Directions for this task: The output should be every line below that includes the word "Current".
(Beginning of Source data)
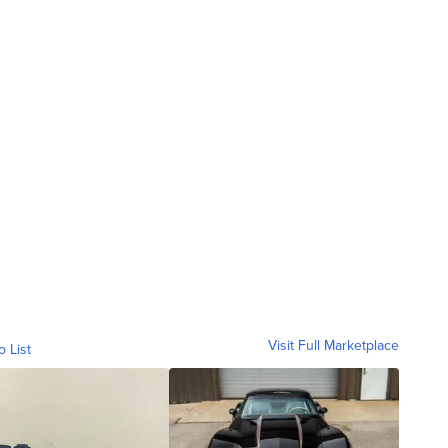
Visit Full Marketplace
o List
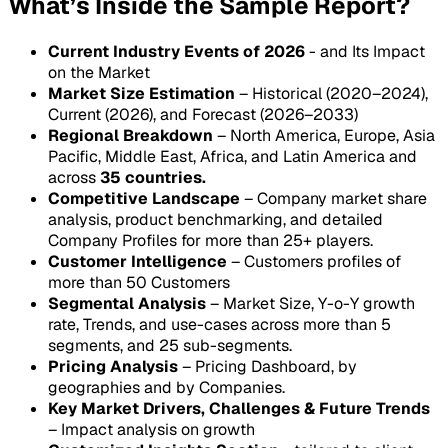
What’s Inside the Sample Report?
Current Industry Events of 2026
- and Its Impact
on the Market
Market Size Estimation
– Historical (2020–2024),
Current (2026), and Forecast (2026–2033)
Regional Breakdown
– North America, Europe, Asia
Pacific, Middle East, Africa, and Latin America and
across
35 countries.
Competitive Landscape
– Company market share
analysis, product benchmarking, and detailed
Company Profiles for more than 25+ players.
Customer Intelligence
– Customers profiles of
more than 50 Customers
Segmental Analysis
– Market Size, Y-o-Y growth
rate, Trends, and use-cases across more than 5
segments, and 25 sub-segments.
Pricing Analysis
– Pricing Dashboard, by
geographies and by Companies.
Key Market Drivers, Challenges & Future Trends
– Impact analysis on growth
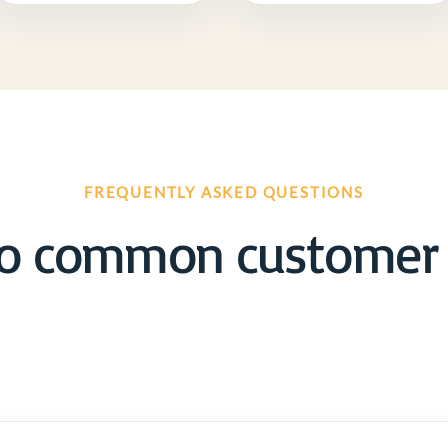
FREQUENTLY ASKED QUESTIONS
o common customer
(End of Source data)
Written answer:
Current Industry Events of 2026
Current (2026), and Forecast (2026–2033)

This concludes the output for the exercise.